After a couple of years, Brown had Malcolm McRae join Jimmy in the lessons much in the same way that John MacDonald had Bob Nicol join in on his lessons. When Brown died in 1972, Jimmy then went to Nicol.

Jimmy McIntosh won all the major solo piping competitions. He won the Gold Medal at Oban in 1978 (with The Big Spree) and at Inverness in 1971 (with Tulloch Ard) and in 1974 was the winner of the very first Glenfiddich, which in those days was called the Grants Piping Championship. Years later, in 2002, he was awarded the Balvenie Medal for services to piping.

It was in 1973 when Jimmy first experienced teaching abroad after Seumas MacNeill had asked him to be part of the College of Piping’s summer school in Timmins, Ontario.

Around this time, Murray Henderson, who had been going to Jimmy for a few years, went into reed-making business with him. In the mid-1970s, Jimmy was elected as the first President of the Competing Pipers’ Association. Malcolm MacRae was elected as Vice-President, Hugh MacCallum Secretary and Tom Speirs Treasurer.

Jimmy with students Mike Cusack, Jack Less, Al McMullin, Amy Garson and Peter Kent.
Jimmy with students Mike Cusack, Jack Lee, Al McMullin, Amy Garson and Peter Kent.

Jimmy emigrated to the US in 1982 and set up a piping concern. He had a huge and immediate impact on piping there are in North America as a whole. Many of his pupils there bccame very successful in their own right, pipers such as Mike Cusack, Jack Lee, Amy Garson (who, in 1988, became the first woman to play at the Glenfiddich), Bruce Gandy, Nick Hudson and others. During his early time in the States, Jimmy was elected President of the Eatern United States Pipe Band Association and put in place an eficient and thorough review of its judging and competing processes.

In 1985, he assumed the position of director of the pipe band at Carnegie Mellon University in Pittsburgh. Piping had been part of campus life there since 1939. The position included oveseeing the university’s move to have the instrument as a legitimate major in its Conservatory of Music.

Jimmy’s book.

Prior to this, no opportunities existed anywhere in the world to study piping at a bachelor’s degree level.

Alasdair Gillies succeeded Jimmy and in turn, Andrew Carlisle, the current Director, succeeded Alasdair.

Jimmy was awarded an MBE in 1994 for services to piping. In 2014 he pubished Ceol Mor – In the Balmoral Tradition.

In an interview published in the March 2014 Piping Times, Jimmy said he’d like to be remembered as some who tried to help people all his life. “I don’t think I ever refused to help a person needing or asking help with piping. I have never been motivated by money in teaching piping. I am considerate of other peoples’ feelings and try not to offend others.

“As a mentor to young people, I got results through respectfulness, never through fear, abuse, or physical response.
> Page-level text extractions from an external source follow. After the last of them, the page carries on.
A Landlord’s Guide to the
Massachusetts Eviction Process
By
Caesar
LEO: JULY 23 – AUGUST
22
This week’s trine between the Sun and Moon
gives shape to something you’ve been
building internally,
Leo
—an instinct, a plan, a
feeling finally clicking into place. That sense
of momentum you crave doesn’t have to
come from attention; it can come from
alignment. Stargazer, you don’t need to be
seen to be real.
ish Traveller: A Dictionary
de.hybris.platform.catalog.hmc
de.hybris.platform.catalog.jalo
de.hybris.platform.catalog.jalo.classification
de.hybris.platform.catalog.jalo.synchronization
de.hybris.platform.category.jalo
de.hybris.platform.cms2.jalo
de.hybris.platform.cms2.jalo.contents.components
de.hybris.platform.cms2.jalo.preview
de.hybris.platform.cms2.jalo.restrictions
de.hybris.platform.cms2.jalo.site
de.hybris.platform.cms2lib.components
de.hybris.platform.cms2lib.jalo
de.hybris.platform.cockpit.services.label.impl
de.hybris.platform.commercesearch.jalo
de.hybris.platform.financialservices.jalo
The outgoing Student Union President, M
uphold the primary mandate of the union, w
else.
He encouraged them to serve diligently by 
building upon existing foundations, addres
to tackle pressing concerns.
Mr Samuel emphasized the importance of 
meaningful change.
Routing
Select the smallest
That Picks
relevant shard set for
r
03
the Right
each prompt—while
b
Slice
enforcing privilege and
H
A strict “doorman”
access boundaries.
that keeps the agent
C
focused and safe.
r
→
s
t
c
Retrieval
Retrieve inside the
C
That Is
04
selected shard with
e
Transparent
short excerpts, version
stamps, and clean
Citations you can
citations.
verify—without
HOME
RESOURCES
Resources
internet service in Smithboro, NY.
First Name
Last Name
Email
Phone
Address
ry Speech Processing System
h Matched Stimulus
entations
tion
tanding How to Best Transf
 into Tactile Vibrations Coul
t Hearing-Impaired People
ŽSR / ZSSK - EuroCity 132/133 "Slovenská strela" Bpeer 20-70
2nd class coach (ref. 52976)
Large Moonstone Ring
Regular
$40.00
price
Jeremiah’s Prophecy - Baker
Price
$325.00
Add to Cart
I always told the boys to be gentlemen, and the girls to be ladies, and to take pride in themselves and make good choices. I would like to be remembered as a good teacher, and as a credit to my own teachers, and to Scotland. I have always tried to be a good husband and father, to be an honest man, and a gentleman. It would be my desire to be remembered as such.”

We extend our sincere condolences to wife, Joyce and all the family at this sad time.